The most notable thing about the early reactions to the killing, however, was their mildness and how quickly they faded.

“I suspect that the market consensus is going to be to fade this pretty quickly. It has seen this movie before–a spark in geopolitical tension, textbook reactions in stocks, bonds, and oil, and then the markets fade back,” Mohamed El-Erian, Allianz chief economic advisor, said in an interview on CNBC Friday morning.

Investors appeared to regard the airstrike as a temporary rise in global tensions and risk rather than a prelude to an acute conflict between the U.S. and Iran.

West Texas Intermediate futures rose 4.8 percent to $64.09 in early trading. But by Friday afternoon, the price was up just around 3.0 percent. Longer-term oil contracts were virtually unmoved, suggesting that traders are not very fearful the retaliatory attacks from Iran on Middle Eastern oil infrastructure could hamper world supply. The ability of the U.S. to supply oil to the world has greatly ameliorated the world’s dependence on oil from the region.

U.S. stocks opened higher than futures had indicated in the early hours after the attack and rose off their lows as the morning stretched on. After the first hour of trading, the Dow Jones Industrial Average and the Nasdaq Composite were down just about eight-tenths of a percentage point.
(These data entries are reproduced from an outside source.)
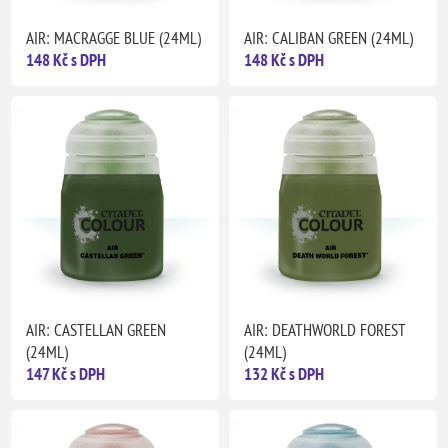
AIR: MACRAGGE BLUE (24ML)
AIR: CALIBAN GREEN (24ML)
148 Kč s DPH
148 Kč s DPH
AIR: CASTELLAN GREEN
AIR: DEATHWORLD FOREST
(24ML)
(24ML)
147 Kč s DPH
132 Kč s DPH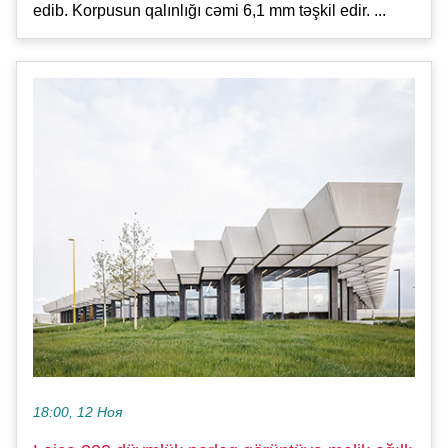
edib. Korpusun qalınlığı cəmi 6,1 mm təşkil edir. ...
18:00, 12 Ноя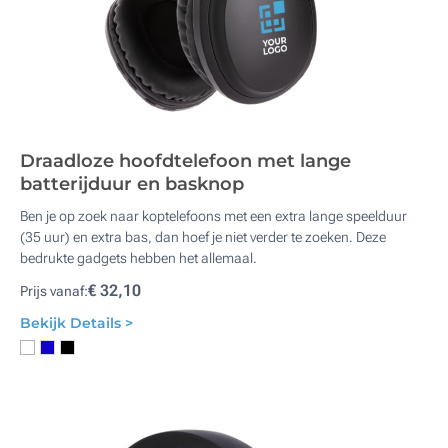
Draadloze hoofdtelefoon met lange
batterijduur en basknop
Ben je op zoek naar koptelefoons met een extra lange speelduur
(35 uur) en extra bas, dan hoef je niet verder te zoeken. Deze
bedrukte gadgets hebben het allemaal.
€ 32,10
Prijs vanaf:
Bekijk Details >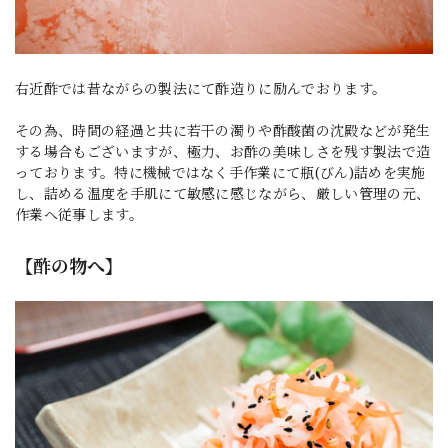
右近酢では昔ながらの製法にて酢造りに励んでおります。
その為、時間の経過と共に若干の濁りや酢酸菌の沈殿などが発生
する場合もございますが、極力、お酢の美味しさを残す製法で造
っております。特に機械ではなく手作業にて瓶(びん)詰めを実施
し、詰める温度を手肌にて敏感に感じながら、厳しい管理の元、
作業へ従事します。
【酢の物へ】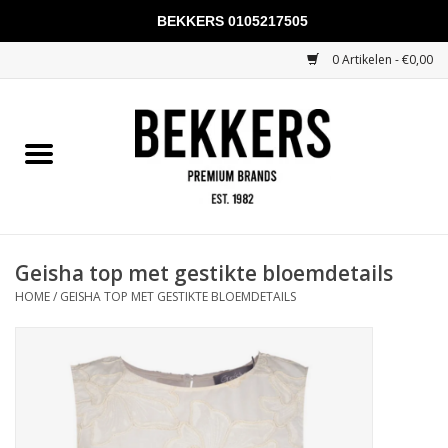
BEKKERS 0105217505
0 Artikelen - €0,00
Home
Mannen
Vrouwen
KADOBONNEN
Geisha top met gestikte bloemdetails
HOME
/
GEISHA TOP MET GESTIKTE BLOEMDETAILS
Merken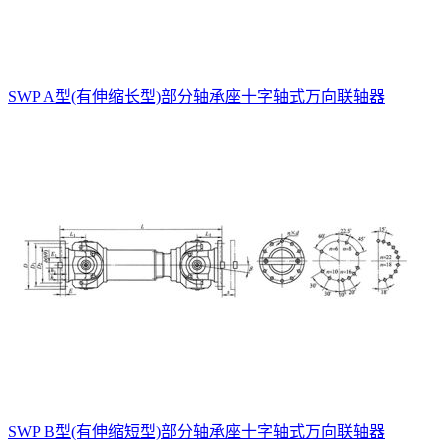
SWP A型(有伸缩长型)部分轴承座十字轴式万向联轴器
SWP B型(有伸缩短型)部分轴承座十字轴式万向联轴器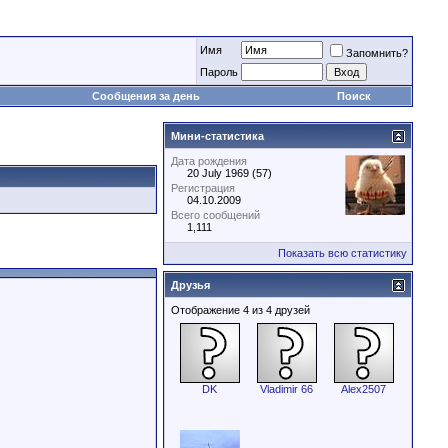
Имя
Запомнить?
Пароль
Сообщения за день
Поиск
Мини-статистика
Дата рождения
20 July 1969 (57)
Регистрация
04.10.2009
Всего сообщений
1,111
Показать всю статистику
Друзья
Отображение 4 из 4 друзей
DK
Vladimir 66
Alex2507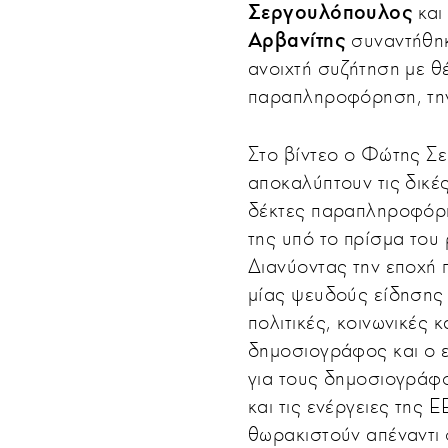
Σεργουλόπουλος
και
Αρβανίτης
συναντήθηκ
ανοιχτή συζήτηση με θέ
παραπληροφόρηση, την
Στο βίντεο ο Φώτης Σ
αποκαλύπτουν τις δικέ
δέκτες παραπληροφόρη
της υπό το πρίσμα του
Διανύοντας την εποχή 
μίας ψευδούς είδησης 
πολιτικές, κοινωνικές 
δημοσιογράφος και ο 
για τους δημοσιογράφο
και τις ενέργειες της 
θωρακιστούν απέναντι σ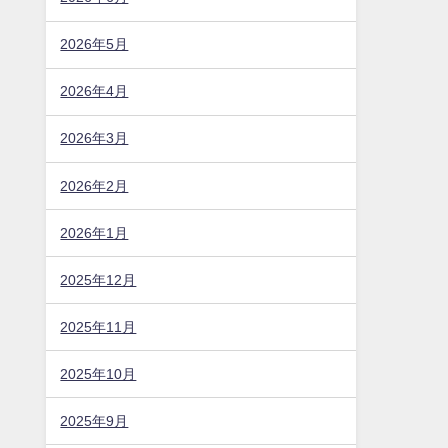
2026年5月
2026年4月
2026年3月
2026年2月
2026年1月
2025年12月
2025年11月
2025年10月
2025年9月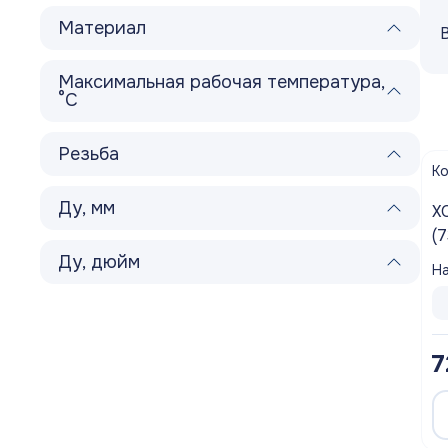
Материал
Шланги садовые
Запорная арматура
Максимальная рабочая температура,
°С
Насосное Оборудование
Резьба
Канализационное оборудование
К
Ду, мм
Водосмывная арматура
ХОМУТ САН
(73-80)
Водоподготовка
Ду, дюйм
На
Контрольно-измерительные приборы
Котлы
7
Водонагреватели
Инсталляции и унитазы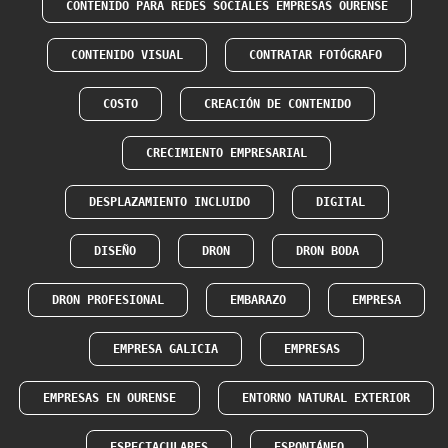
CONTENIDO PARA REDES SOCIALES EMPRESAS OURENSE
CONTENIDO VISUAL
CONTRATAR FOTÓGRAFO
COSTO
CREACIÓN DE CONTENIDO
CRECIMIENTO EMPRESARIAL
DESPLAZAMIENTO INCLUIDO
DIGITAL
DISEÑO
DRON
DRON BODA
DRON PROFESIONAL
EMBARAZO
EMPRESA
EMPRESA GALICIA
EMPRESAS
EMPRESAS EN OURENSE
ENTORNO NATURAL EXTERIOR
ESPECTACULARES
ESPONTÁNEO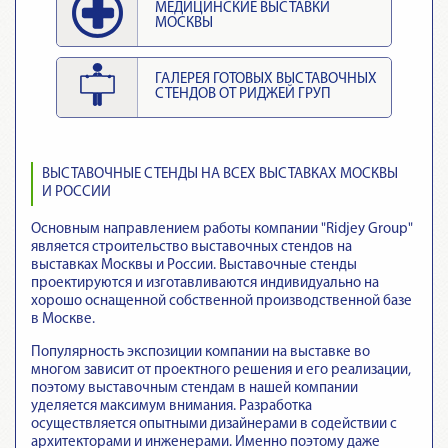
МЕДИЦИНСКИЕ ВЫСТАВКИ
МОСКВЫ
ГАЛЕРЕЯ ГОТОВЫХ ВЫСТАВОЧНЫХ
СТЕНДОВ ОТ РИДЖЕЙ ГРУП
ВЫСТАВОЧНЫЕ СТЕНДЫ НА ВСЕХ ВЫСТАВКАХ МОСКВЫ
И РОССИИ
Основным направлением работы компании "Ridjey Group"
является строительство выставочных стендов на
выставках Москвы и России. Выставочные стенды
проектируются и изготавливаются индивидуально на
хорошо оснащенной собственной производственной базе
в Москве.
Популярность экспозиции компании на выставке во
многом зависит от проектного решения и его реализации,
поэтому выставочным стендам в нашей компании
уделяется максимум внимания. Разработка
осуществляется опытными дизайнерами в содействии с
архитекторами и инженерами. Именно поэтому даже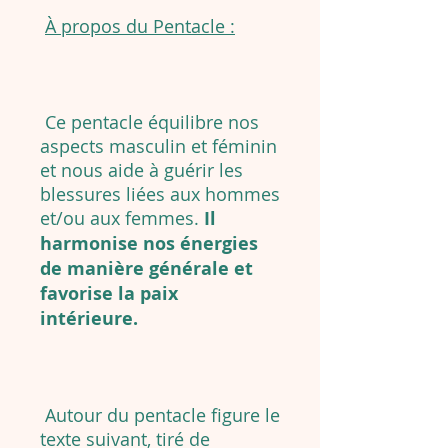
À propos du Pentacle :
Ce pentacle équilibre nos
aspects masculin et féminin
et nous aide à guérir les
blessures liées aux hommes
et/ou aux femmes.
Il
harmonise nos énergies
de manière générale et
favorise la paix
intérieure.
Autour du pentacle figure le
texte suivant, tiré de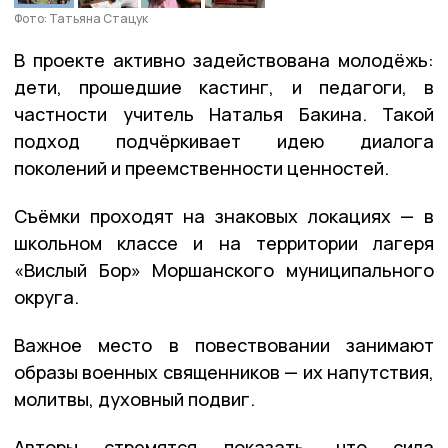
Фото: Татьяна Стацук
В проекте активно задействована молодёжь:
дети, прошедшие кастинг, и педагоги, в
частности учитель Наталья Бакина. Такой
подход подчёркивает идею диалога
поколений и преемственности ценностей.
Съёмки проходят на знаковых локациях — в
школьном классе и на территории лагеря
«Вислый Бор» Моршанского муниципального
округа.
Важное место в повествовании занимают
образы военных священников — их напутствия,
молитвы, духовный подвиг.
Авторы стремятся показать, что сила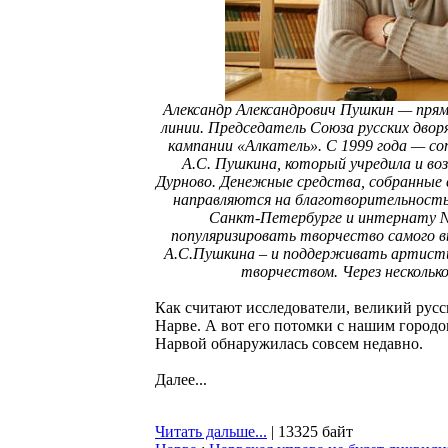
Александр Александрович Пушкин — прям
линии. Председатель Союза русских двор
кампании «Алкатель». С 1999 года — с
А.С. Пушкина, который учредила и во
Дурново. Денежные средства, собранные 
направляются на благотворительность
Санкт-Петербурге и интернату № 
популяризировать творчество самого в
А.С.Пушкина – и поддерживать артистич
творчеством. Через нескольк
Как считают исследователи, великий рус
Нарве. А вот его потомки с нашим городо
Нарвой обнаружилась совсем недавно.
Далее...
Читать дальше...
| 13325 байт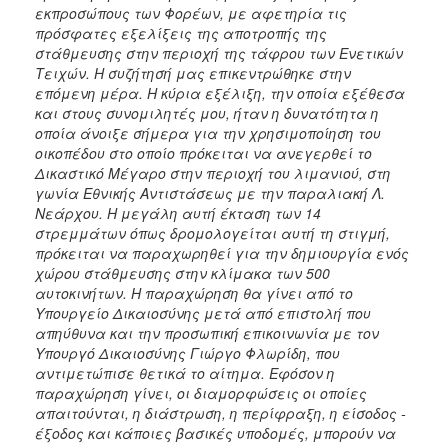
εκπροσώπους των Φορέων, με αφετηρία τις
πρόσφατες εξελίξεις της αποτροπής της
στάθμευσης στην περιοχή της τάφρου των Ενετικών
Τειχών. Η συζήτησή μας επικεντρώθηκε στην
επόμενη μέρα. Η κύρια εξέλιξη, την οποία εξέθεσα
και στους συνομιλητές μου, ήταν η δυνατότητα η
οποία άνοιξε σήμερα για την χρησιμοποίηση του
οικοπέδου στο οποίο πρόκειται να ανεγερθεί το
Δικαστικό Μέγαρο στην περιοχή του λιμανιού, στη
γωνία Εθνικής Αντιστάσεως με την παραλιακή Λ.
Νεάρχου. Η μεγάλη αυτή έκταση των 14
στρεμμάτων όπως δρομολογείται αυτή τη στιγμή,
πρόκειται να παραχωρηθεί για την δημιουργία ενός
χώρου στάθμευσης στην κλίμακα των 500
αυτοκινήτων. Η παραχώρηση θα γίνει από το
Υπουργείο Δικαιοσύνης μετά από επιστολή που
απηύθυνα και την προσωπική επικοινωνία με τον
Υπουργό Δικαιοσύνης Γιώργο Φλωρίδη, που
αντιμετώπισε θετικά το αίτημα. Εφόσον η
παραχώρηση γίνει, οι διαμορφώσεις οι οποίες
απαιτούνται, η διάστρωση, η περίφραξη, η είσοδος -
έξοδος και κάποιες βασικές υποδομές, μπορούν να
The S&P 500 was down by about seven-tenths.

To put that in context, the major stock indexes have done little more than reverse the prior day’s gains. The major indexes are coming off one of the strongest years since the recession, so it is the resiliency of the gains in light of the heightened risk evidence Friday that is remarkable.

Predictably, defense contractors like Northrop Grumman and Lockheed Martin moved sharply higher, with Northrop jumping 4.45 percent and Lockheed climbing 3.6 percent. Airlines, which are thought to be exposed to the risk of higher fuel prices and have struggled because of the grounding of Boeing’s 737 Max, declined.  American Airlines was down around 5 percent.

Treasury yields moved lower but not dramatically, meaning investors were not flooding into safe assets. The yield on the 10-year sank by 9  basis points, or hundredths of a percentage point, to 1.793 percent. Treasury yields move down as prices of bonds rise.